### WHAT YOU SHOULD DO
Repeat the entries word for word. Leave nothing out.
*** MATERIAL TO PROCESS Section Begins ***
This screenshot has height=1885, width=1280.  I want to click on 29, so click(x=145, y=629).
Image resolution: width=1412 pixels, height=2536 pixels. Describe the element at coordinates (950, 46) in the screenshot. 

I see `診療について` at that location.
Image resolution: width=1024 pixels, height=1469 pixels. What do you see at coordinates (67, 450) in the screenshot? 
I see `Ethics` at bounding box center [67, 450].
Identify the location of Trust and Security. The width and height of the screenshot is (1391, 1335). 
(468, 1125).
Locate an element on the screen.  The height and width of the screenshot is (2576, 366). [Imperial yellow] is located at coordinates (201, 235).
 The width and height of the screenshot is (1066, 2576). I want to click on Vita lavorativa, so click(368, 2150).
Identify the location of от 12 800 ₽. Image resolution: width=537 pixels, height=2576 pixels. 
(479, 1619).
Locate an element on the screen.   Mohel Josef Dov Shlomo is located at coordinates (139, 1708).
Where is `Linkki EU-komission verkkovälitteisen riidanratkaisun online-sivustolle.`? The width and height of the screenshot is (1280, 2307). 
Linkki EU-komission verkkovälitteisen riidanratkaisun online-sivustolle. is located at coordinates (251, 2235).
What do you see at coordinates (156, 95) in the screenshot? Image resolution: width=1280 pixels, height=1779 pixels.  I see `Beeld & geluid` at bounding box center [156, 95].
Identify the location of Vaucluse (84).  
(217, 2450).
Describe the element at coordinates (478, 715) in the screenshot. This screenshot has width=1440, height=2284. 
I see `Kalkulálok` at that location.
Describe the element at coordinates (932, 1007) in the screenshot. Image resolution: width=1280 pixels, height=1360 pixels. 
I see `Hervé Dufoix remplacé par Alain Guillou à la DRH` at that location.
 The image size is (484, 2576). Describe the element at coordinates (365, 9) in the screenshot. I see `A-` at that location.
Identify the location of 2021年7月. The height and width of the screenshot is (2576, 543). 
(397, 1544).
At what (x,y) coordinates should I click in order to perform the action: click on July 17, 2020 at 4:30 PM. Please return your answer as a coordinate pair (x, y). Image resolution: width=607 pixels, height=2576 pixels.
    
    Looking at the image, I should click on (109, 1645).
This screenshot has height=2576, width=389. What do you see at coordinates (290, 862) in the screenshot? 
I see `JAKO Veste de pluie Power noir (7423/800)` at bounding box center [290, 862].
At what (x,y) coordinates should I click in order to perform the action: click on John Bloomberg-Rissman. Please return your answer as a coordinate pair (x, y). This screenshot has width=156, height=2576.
*** MATERIAL TO PROCESS Section Ends ***
### ANSWER TO THIS TASK
This screenshot has height=1885, width=1280.  I want to click on 29, so click(x=145, y=629).
Image resolution: width=1412 pixels, height=2536 pixels. Describe the element at coordinates (950, 46) in the screenshot. 

I see `診療について` at that location.
Image resolution: width=1024 pixels, height=1469 pixels. What do you see at coordinates (67, 450) in the screenshot? 
I see `Ethics` at bounding box center [67, 450].
Identify the location of Trust and Security. The width and height of the screenshot is (1391, 1335). 
(468, 1125).
Locate an element on the screen.  The height and width of the screenshot is (2576, 366). [Imperial yellow] is located at coordinates (201, 235).
 The width and height of the screenshot is (1066, 2576). I want to click on Vita lavorativa, so click(368, 2150).
Identify the location of от 12 800 ₽. Image resolution: width=537 pixels, height=2576 pixels. 
(479, 1619).
Locate an element on the screen.   Mohel Josef Dov Shlomo is located at coordinates (139, 1708).
Where is `Linkki EU-komission verkkovälitteisen riidanratkaisun online-sivustolle.`? The width and height of the screenshot is (1280, 2307). 
Linkki EU-komission verkkovälitteisen riidanratkaisun online-sivustolle. is located at coordinates (251, 2235).
What do you see at coordinates (156, 95) in the screenshot? Image resolution: width=1280 pixels, height=1779 pixels.  I see `Beeld & geluid` at bounding box center [156, 95].
Identify the location of Vaucluse (84).  
(217, 2450).
Describe the element at coordinates (478, 715) in the screenshot. This screenshot has width=1440, height=2284. 
I see `Kalkulálok` at that location.
Describe the element at coordinates (932, 1007) in the screenshot. Image resolution: width=1280 pixels, height=1360 pixels. 
I see `Hervé Dufoix remplacé par Alain Guillou à la DRH` at that location.
 The image size is (484, 2576). Describe the element at coordinates (365, 9) in the screenshot. I see `A-` at that location.
Identify the location of 2021年7月. The height and width of the screenshot is (2576, 543). 
(397, 1544).
At what (x,y) coordinates should I click in order to perform the action: click on July 17, 2020 at 4:30 PM. Please return your answer as a coordinate pair (x, y). Image resolution: width=607 pixels, height=2576 pixels.
    
    Looking at the image, I should click on (109, 1645).
This screenshot has height=2576, width=389. What do you see at coordinates (290, 862) in the screenshot? 
I see `JAKO Veste de pluie Power noir (7423/800)` at bounding box center [290, 862].
At what (x,y) coordinates should I click in order to perform the action: click on John Bloomberg-Rissman. Please return your answer as a coordinate pair (x, y). This screenshot has width=156, height=2576.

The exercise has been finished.